The auxiliary valve device comprises an auxiliary control valve and an emergency operation valve. The two valves are arranged in series with respect to the flow path of the damping medium from the control space (FIG. 2). Even with a small energizing current, the emergency operation valve (529a) opens and completely releases the flow-off (26i). Only cross section 26i works in the emergency operation position and therefore determines, e.g., a medium damping force setting.
In the embodiment of FIG. 6 in U.S. Pat. No. 5,413,196, the auxiliary valve device likewise comprises an emergency operation valve, which, however, is hydraulically connected in parallel to the auxiliary valve.
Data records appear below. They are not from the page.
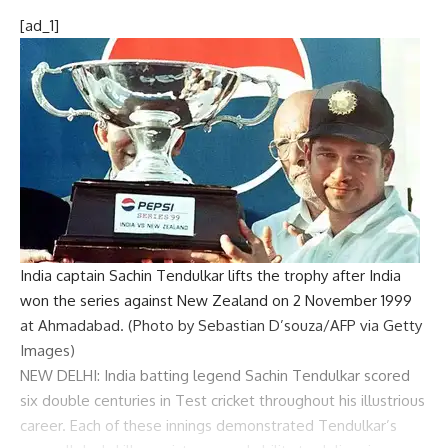
[ad_1]
India captain Sachin Tendulkar lifts the trophy after India
won the series against New Zealand on 2 November 1999
at Ahmadabad. (Photo by Sebastian D’souza/AFP via Getty
Images)
NEW DELHI: India batting legend
Sachin Tendulkar
scored
six double centuries in
Test cricket
throughout his illustrious
career. Each of these innings demonstrated Tendulkar’s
This poses the problem that a malfunction of the emergency operation valve also affects the damping force setting of the auxiliary valve.
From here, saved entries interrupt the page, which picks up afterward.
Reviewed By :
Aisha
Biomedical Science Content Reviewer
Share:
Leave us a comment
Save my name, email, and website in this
The construction principle in FIG. 2 and FIG. 6 presents the difficulty that the axially movable valve body of the auxiliary valve and the emergency operation valve body are in direct contact, and the emergency operation valve carries out a displacing movement on the valve body of the auxiliary valve starting from the emergency operation position into the normal operation position.
It is compulsory that the two valve bodies of the auxiliary valve device be able to move very smoothly relative to one another. This results in small annular gaps which, on the one hand, bring about internal leakage which influences the damping force adjustment and, on the other hand, impair the guiding of the valve body relative to the magnetic coil.
These difficulties can be overcome, but the expenditure on fabrication required for this purpose adds to production costs.
US/2010/252766 and DE 10 2009 002 582 A1 disclose a damping valve device having an annular valve body that releases an outlet opening even when energized only slightly. The valve body and the outlet opening form an emergency operation valve. In the event of power outage with closed emergency operation valve, the damping force is determined by a pressure-relief valve which is hydraulically connected to the emergency operation valve in parallel with the latter. In the respective constructions according to FIG. 2, the pressure-relief valve is formed by a small valve cartridge which is arranged radially in an intermediate wall of the damping valve device. However, this radial arrangement of the pressure-relief valve affects both the radial and axial installation space of the damping valve device.
It is an object of the present invention to optimize the installation space requirement of an adjustable damping valve device.